- [ASSIGNED TASK]: Reproduce verbatim only the lines from the one containing "業は人なり」の考えのもと、ものづくり企業として社員が自己の" through the last line below, both included.

- [EXCERPTED RECORDS]:
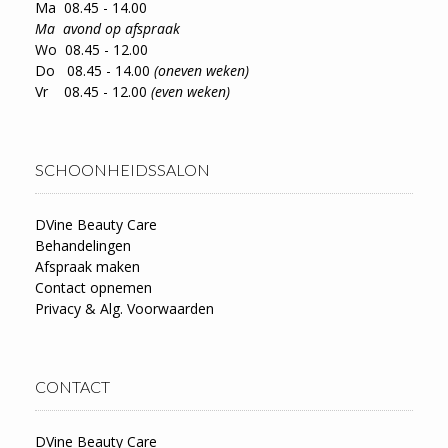
Ma 08.45 - 14.00
Ma avond op afspraak
Wo 08.45 - 12.00
Do 08.45 - 14.00
(oneven weken)
Vr 08.45 - 12.00
(even weken)
SCHOONHEIDSSALON
DVine Beauty Care
Behandelingen
Afspraak maken
Contact opnemen
Privacy & Alg. Voorwaarden
CONTACT
DVine Beauty Care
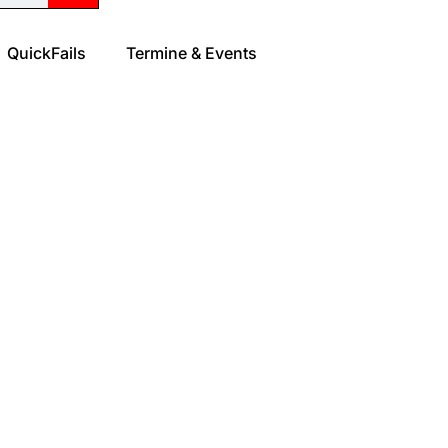
QuickFails
Termine & Events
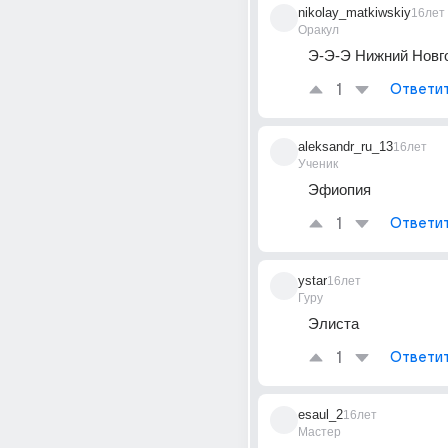
nikolay_matkiwskiy
16лет
Оракул
Э-Э-Э Нижний Новго
1
Ответи
aleksandr_ru_13
16лет
Ученик
Эфиопия
1
Ответи
ystar
16лет
Гуру
Элиста
1
Ответи
esaul_2
16лет
Мастер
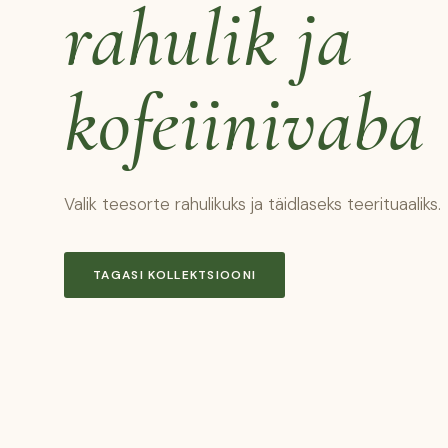
rahulik ja
kofeiinivaba
Valik teesorte rahulikuks ja täidlaseks teerituaaliks.
TAGASI KOLLEKTSIOONI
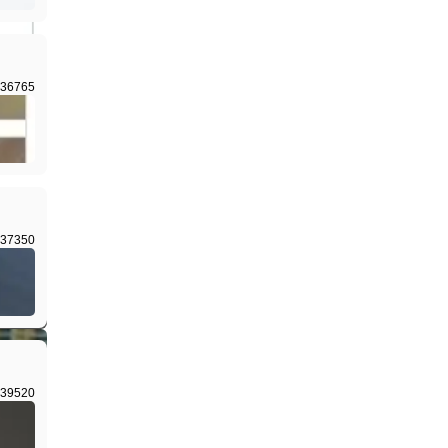
36765
I生成
37350
I生成
39520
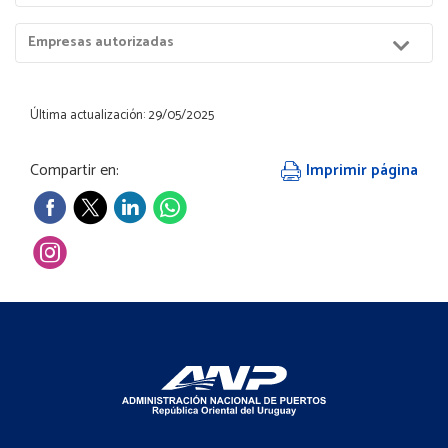
Puerto
Menú
Empresas autorizadas
Hijos
Última actualización: 29/05/2025
Compartir en:
Imprimir página
Footer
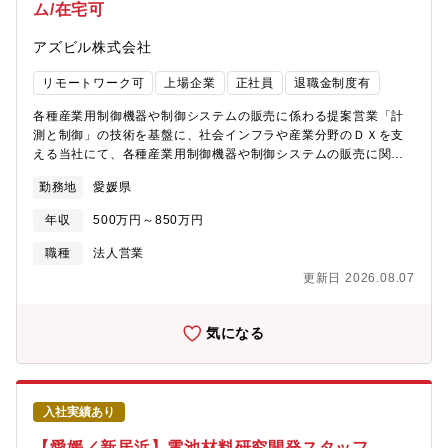
ム/在宅可
価技術の導入 顧客と相関の取れる技術開発 市場電池材料のト
レンド調査【本ポジションの魅力と得られるスキル・経験】「事
アズビル株式会社
業は人なり」の考えのもと、ものづくり企業として社員が自己の
役割を認識し、活き活きと職場の仲間と目標に向かって働くこと
リモートワーク可
上場企業
正社員
退職金制度有
ができるようラインとスタッフが連携して組織と人の活性化に取
り組んでいます。電池研究所は事業に貢献する研究所として、研
各種産業用制御機器や制御システムの販売に係わる提案営業「計
究開発品の量産化まで対応しており、過去にいくつもの製品化実
測と制御」の技術を基盤に、社会インフラや産業分野のＤＸを支
績があります。電池評価技術を活かし、製品開発に貢献すること
える当社にて、各種産業用制御機器や制御システムの販売に関わ
で、材料開発技術者と共に自身が開発に関わった製品が世の中で
る提案営業を担当いただきます。 製造業やインフラ企業を対
使われることを実感でき、達成感を得られる職場と思います。
勤務地
愛媛県
象に、、各種制御機器（バルブ・センサ・調節計など）や制御シ
【組織の特徴（職場の特徴と雰囲気）】・特定の分野に捉われず
ステムの提案営業を行います。顧客の課題をヒアリングし、最適
に、今まで培った知識を幅広く活用できる環境です。・業務に必
年収
500万円～850万円
な計装ソリューションを技術部門と連携して提案、見積、契約交
要なスキルや知識を習得できる教育や研修を受講することが可能
渉、納入後のフォローまで一貫して担当します。マーケティング
職種
法人営業
です。・個人の能力や性格などの「良い部分」に着目しつつ仕事
部門との連携や、新規顧客開拓も含まれ、技術と商談力の両面で
を割り振るので、高いモチベーションで仕事に取り組むことがで
更新日 2026.08.07
営業力を発揮できるポジションです。 ＊ノルマはありません。
きます。・10代から50代まで幅広い年齢層ですが、平均年齢は33
【アドバンスオートメーションカンパニー（AAC）について】石
歳程度と比較的若い世代が多い活気のある職場です。・キャリア
油・石油化学、化学、半導体、食品、医療・医薬、自動車等、非
気になる
入社社員も複数おり、比較的すぐに適応出来ます。・社内の風通
常に幅広い業界に顧客を持っている点が特徴です。大きく分け
しが良く、若い世代であっても自由に意見を言える環境です。・
て、素材産業に関わるプロセスオートメーション、加工組立産業
社内イベントも随時開催されており部署の垣根を超えたコミュニ
に関わるファクトリーオートメーションの分野へ計測・制御関連
ケーションをとることができます。【組織の特徴（就業環
製品およびソリューションを提供しています。メーカーという立
境）】・フレックス制度は導入していませんが、状況に応じた勤
入社実績あり
場を活かし、製品の開発から顧客現場への導入（エンジニアリン
務時間の変更（時差出勤等）が可能です。・残業時間は平均して
グ）、導入後の保守サービスまでを一貫体制で提供できる点が強
【愛媛／新居浜】電池材料研究開発スタッフ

- [OUTPUT FOR THIS TASK]:
業は人なり」の考えのもと、ものづくり企業として社員が自己の
役割を認識し、活き活きと職場の仲間と目標に向かって働くこと
リモートワーク可
上場企業
正社員
退職金制度有
ができるようラインとスタッフが連携して組織と人の活性化に取
り組んでいます。電池研究所は事業に貢献する研究所として、研
各種産業用制御機器や制御システムの販売に係わる提案営業「計
究開発品の量産化まで対応しており、過去にいくつもの製品化実
測と制御」の技術を基盤に、社会インフラや産業分野のＤＸを支
績があります。電池評価技術を活かし、製品開発に貢献すること
える当社にて、各種産業用制御機器や制御システムの販売に関わ
で、材料開発技術者と共に自身が開発に関わった製品が世の中で
る提案営業を担当いただきます。 製造業やインフラ企業を対
使われることを実感でき、達成感を得られる職場と思います。
勤務地
愛媛県
象に、、各種制御機器（バルブ・センサ・調節計など）や制御シ
【組織の特徴（職場の特徴と雰囲気）】・特定の分野に捉われず
ステムの提案営業を行います。顧客の課題をヒアリングし、最適
に、今まで培った知識を幅広く活用できる環境です。・業務に必
年収
500万円～850万円
な計装ソリューションを技術部門と連携して提案、見積、契約交
要なスキルや知識を習得できる教育や研修を受講することが可能
渉、納入後のフォローまで一貫して担当します。マーケティング
職種
法人営業
です。・個人の能力や性格などの「良い部分」に着目しつつ仕事
部門との連携や、新規顧客開拓も含まれ、技術と商談力の両面で
を割り振るので、高いモチベーションで仕事に取り組むことがで
更新日 2026.08.07
営業力を発揮できるポジションです。 ＊ノルマはありません。
きます。・10代から50代まで幅広い年齢層ですが、平均年齢は33
【アドバンスオートメーションカンパニー（AAC）について】石
歳程度と比較的若い世代が多い活気のある職場です。・キャリア
油・石油化学、化学、半導体、食品、医療・医薬、自動車等、非
気になる
入社社員も複数おり、比較的すぐに適応出来ます。・社内の風通
常に幅広い業界に顧客を持っている点が特徴です。大きく分け
しが良く、若い世代であっても自由に意見を言える環境です。・
て、素材産業に関わるプロセスオートメーション、加工組立産業
社内イベントも随時開催されており部署の垣根を超えたコミュニ
に関わるファクトリーオートメーションの分野へ計測・制御関連
ケーションをとることができます。【組織の特徴（就業環
製品およびソリューションを提供しています。メーカーという立
境）】・フレックス制度は導入していませんが、状況に応じた勤
入社実績あり
場を活かし、製品の開発から顧客現場への導入（エンジニアリン
務時間の変更（時差出勤等）が可能です。・残業時間は平均して
グ）、導入後の保守サービスまでを一貫体制で提供できる点が強
【愛媛／新居浜】電池材料研究開発スタッフ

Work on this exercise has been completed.